Are you confused about what Log Compaction is all about? It is an effective recovery strategy and also to also manage your data log up to a threshold limit. Do you want to learn about the numerous strategies such as Kafka Log Compaction, that you can use to achieve compaction for your data logs? If yes? Then you’ve landed at the right place!

This article aims at providing you with in-depth knowledge about various strategies that you can use to achieve compaction, their limitations, etc. with a strong focus on how Kafka provides a hybrid approach using its functionality.

What is Apache Kafka

Kafka Log Compaction: Kafka Logo | Hevo Data

Apache Kafka is a popular real-time data streaming software that allows users to store, read and analyze streaming data using its open-source framework. Being open-source, it is available free of cost to users. Leveraging its distributed nature, users can achieve high throughput, minimal latency, computation power, etc., and handle large volumes of data with ease.

Key features of Kafka:

  • Scalability: Kafka has exceptional scalability and can be scaled easily without downtime.
  • Data Transformation: Kafka offers KStream and KSQL (in the case of Confluent Kafka) for on the fly data transformation.
  • Fault-Tolerant: Kafka uses brokers to replicate data and persists the data to make it a fault-tolerant system.
  • Security: Kafka can be combined with various security measures like Kerberos to stream data securely.
  • Performance: Kafka is distributed, partitioned, and has a very high throughput for publishing and subscribing to the messages.

For further information on Apache Kafka, you can check the official website here.

Understanding Apache Kafka Topics & Nodes

Apache Kafka logically stores your data with the help of Kafka Topics. A “Kafka Topic” is a collection of semantically similar records, analogous to how a database table works. Each Kafka Topic stores numerous data records in the form of partitions, such that each data partition is available across separate machines, ensuring data availability and parallel access at all times.

To ensure data availably and a fault-tolerant operation, Apache Kafka creates multiple copies of the data and stores it across several servers/ brokers known as nodes. Each node further contains numerous partitions and replicates them across other nodes.
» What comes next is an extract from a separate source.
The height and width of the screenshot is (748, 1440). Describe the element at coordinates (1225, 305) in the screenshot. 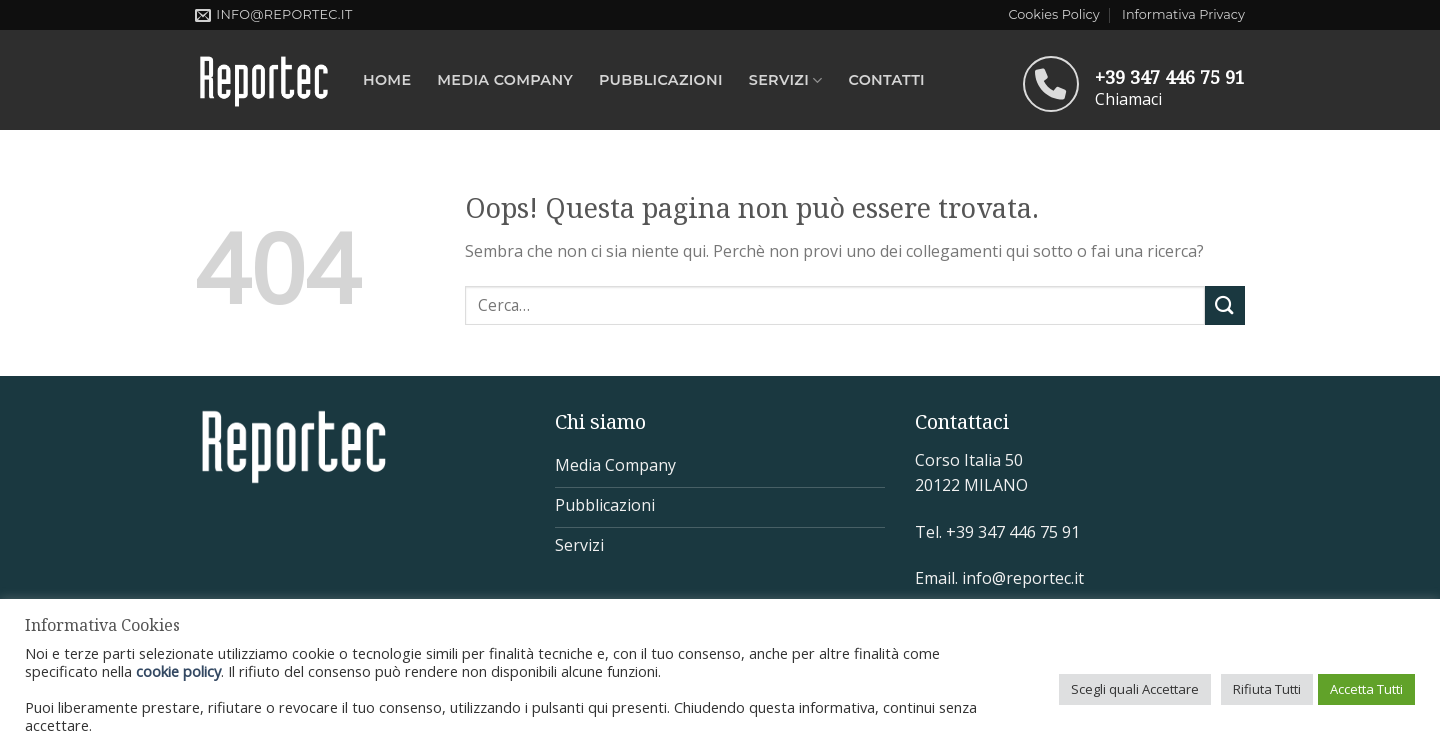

Kafka Log Compaction: Apache Kafka Nodes and Topics | Hevo Data
Apache Kafka Nodes and Topics

Each “Kafka Node” ensures a successful replication of the new/incoming data across all data nodes by using the leader & follower concept. The leader is the first one to receive the incoming data records and is responsible not only for storing them but also for replicating them to all the followers, allowing them to save their copies with a proper offset. Each offset is a unique integer value that acts as a key for each partition. Within a data partition, all messages are stored in a sorted manner, based on each message’s offset.

This is how Apache Kafka stores the data using Kafka Topics & Nodes in an arrangement known as a “write-ahead log”.

Why do we need Log Compaction?

Organizations widely use Kafka for event streaming, distribution, and real-time processing of scale of messages. Now imagine if this scale grows by the factor of 1000, 10000, or let’s say 100000. Now, this data keeps on pumping and the storage will run out of space to store more messages. So what should we do? The answer is Kafka Log Compaction.

Log Compaction is a mechanism by which you can selectively remove records where you have recent updates with the same primary key. Applying this strategy ensures that the Kafka log is guaranteed will retain and preserve at least the last message for each message key for a single topic partition. 

It helps in restoring the previous state of the machine or application crashed due to some failure. It reloads the cache on system restart. Apache Kafka keeps the latest version of a record and deletes all previous versions with the same key using Log Compaction.

What are the Guarantees Provided by Log Compaction?

Log Compaction is the mechanism for achieving per-message retention, rather than time-based retention that also takes care of system failure, system restarts cases, etc. A pool of background threads recopies the log segment files to handle Kafka Log Compaction. It removes records whose key appears in the head of the log.

Log Compaction guarantees that Kafka will retain at least the last known value for each message key within the log. It works well for temporal event data such as logging where each record stands alone. But what about other classes of data streams such as a log of changes to keyed, mutable data? 

It comes with a more coarse retention mechanism that guarantees to retain at least the last update for each primary key. This guarantees that the Kafka Log Compaction will contain the full snapshot of not only just keys recently changed but also the final value for every key.

Prerequisites

  • Working Knowledge of Apache Kafka.
  • A general idea about data logging.

Methods to Achieve Compaction

There are multiple ways in which you can achieve compaction for your data logs:

Method 1: Using the Traditional Method of Discarding Old Data

The traditional approach of achieving compaction is by discarding your old data after some time or once you’ve reached the storage threshold. It works exceptionally well when you’re working with data associated with state changes or temporal events, such as logging, storing current locations, etc.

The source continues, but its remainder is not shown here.